> [What to produce]: Once you find the line that contains "Weather Radar - Canada", write out that line and every line after it to the end of the records, exactly and with nothing else.

Collected data:
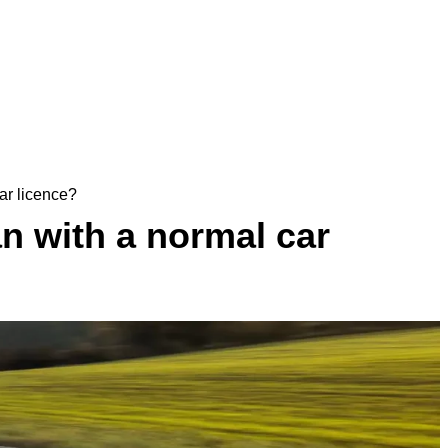
ar licence?
n with a normal car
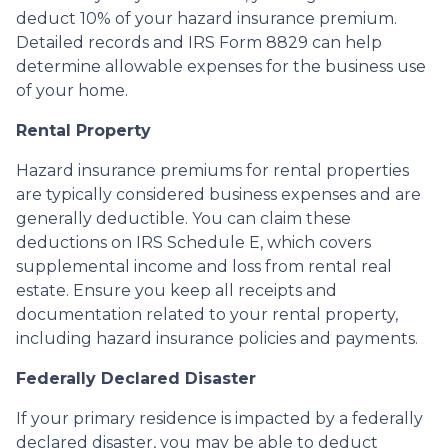
deduct 10% of your hazard insurance premium.
Detailed records and IRS Form 8829 can help
determine allowable expenses for the business use
of your home.
Rental Property
Hazard insurance premiums for rental properties
are typically considered business expenses and are
generally deductible. You can claim these
deductions on IRS Schedule E, which covers
supplemental income and loss from rental real
estate. Ensure you keep all receipts and
documentation related to your rental property,
including hazard insurance policies and payments.
Federally Declared Disaster
If your primary residence is impacted by a federally
declared disaster, you may be able to deduct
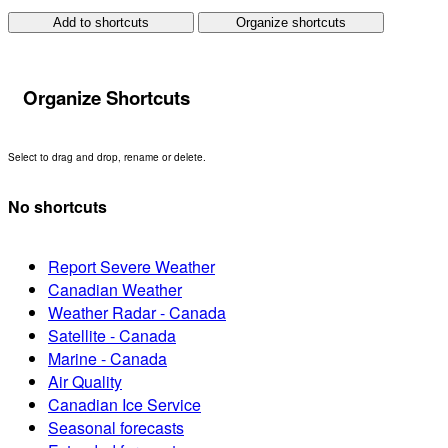
Add to shortcuts
Organize shortcuts
Organize Shortcuts
Select to drag and drop, rename or delete.
No shortcuts
Report Severe Weather
Canadian Weather
Weather Radar - Canada
Satellite - Canada
Marine - Canada
Air Quality
Canadian Ice Service
Seasonal forecasts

> [Task answer]:
Weather Radar - Canada
Satellite - Canada
Marine - Canada
Air Quality
Canadian Ice Service
Seasonal forecasts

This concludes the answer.